EXERCISE MATERIAL
# # # # #

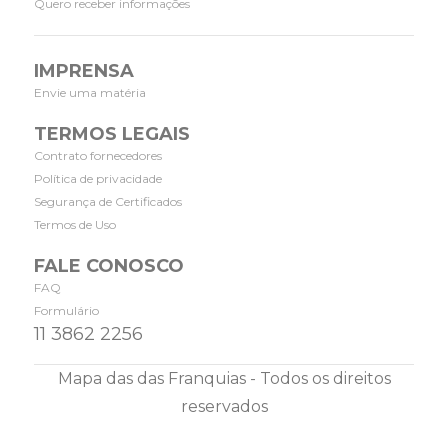
Quero receber informações
IMPRENSA
Envie uma matéria
TERMOS LEGAIS
Contrato fornecedores
Política de privacidade
Segurança de Certificados
Termos de Uso
FALE CONOSCO
FAQ
Formulário
11 3862 2256
Mapa das das Franquias - Todos os direitos
reservados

# # # # #

TASK DIRECTIONS
The copy you produce must hold all the records above exactly and none of their pictures.

PROBLEM SOLUTION
Quero receber informações
IMPRENSA
Envie uma matéria
TERMOS LEGAIS
Contrato fornecedores
Política de privacidade
Segurança de Certificados
Termos de Uso
FALE CONOSCO
FAQ
Formulário
11 3862 2256
Mapa das das Franquias - Todos os direitos
reservados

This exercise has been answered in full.